Lampung, 24 Juli 2018
Hai, J
Siang tadi Shen pulang lebih telat dari biasanya. Keluar angkutan umum dan berhenti di depan gapura. Beralas sepatu menapaki jalanan dipenuhi batu, minta dibuat aspal seperti di jalan-jalan raya. Tapi Shen tinggal di perkampungan. Jadi bakal dapat giliran kapan-kapan kalau masalah jalan aspal.
Kampung.
Yang biasanya sering ada ibu-ibu malak tukang sayur keliling, atau tukang sayurnya yang malak ibu-ibu—sembari ghibah tentang selingkuhan tetangga yang nolak pindah kontrakan.
Atau Shen yang pemalas, manja, plus sombong.
Ibu lebih tersinggung mendengar itu dari mulut tetangga. Lebih tersinggung daripada Shen yang bahkan tidak peduli.
"Sen! Kamu itu cewek, harusnya bisa lebih rajin. Contohnya kaya Sarah itu! Dia rajin banget, setiap pagi ..."
Ibu bilang begitu. Shen menolak mendengar lagi. Bukan karena dipanggil 'Sen' berhubung Shen asli keturunan Jawa. Tapi, setiap kali Ibu beri petuah, selalu ada nama Sarah. Jangan tanya siapa dia. Sarah itu anak tetangga yang rajin, baik, ramah, pintar, cantik, kaya—pokoknya dia terlihat punya segalanya.
Simpelnya, Sarah itu anak ekspektasi semua orang tua di muka bumi ini. Dia kelihatan sempurna di mata mereka.
Shen tidak akan pernah jadi teman Sarah meski rumah sebatas di seberang jalan. Selalu satu sekolah, bahkan lebih sering satu kelas. Orang tahu apa? Shen tahu di mana tempat untuk dirinya.
Shen?
Mas bilang Shen itu beban; Di pelajaran apa aja kelihatan tolol, atau mungkin lebih tolol dari kelihatannya.
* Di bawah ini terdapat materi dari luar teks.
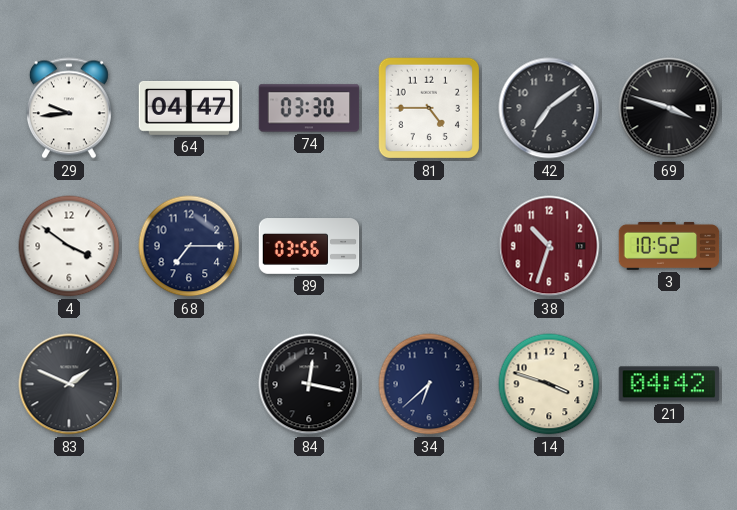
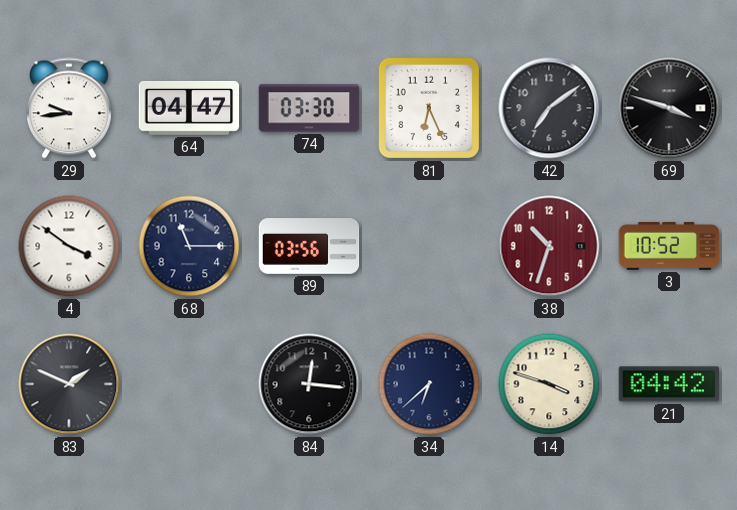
81: 4:45 -> 6:26
68: 7:15 -> 11:15
84: 12:17 -> 12:16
Kata Bapak: Shen itu jelek karena dia sombong. Shen rasa tanpa sombong pun dia memang jelek.
Kata Ibu; Shen itu jorok, pemalas yang tidak pernah mau membersihkan pelataran kontrakan atau bahkan kamar sendiri.
Padahal selain itu, Shen lebih kenal diri sendiri.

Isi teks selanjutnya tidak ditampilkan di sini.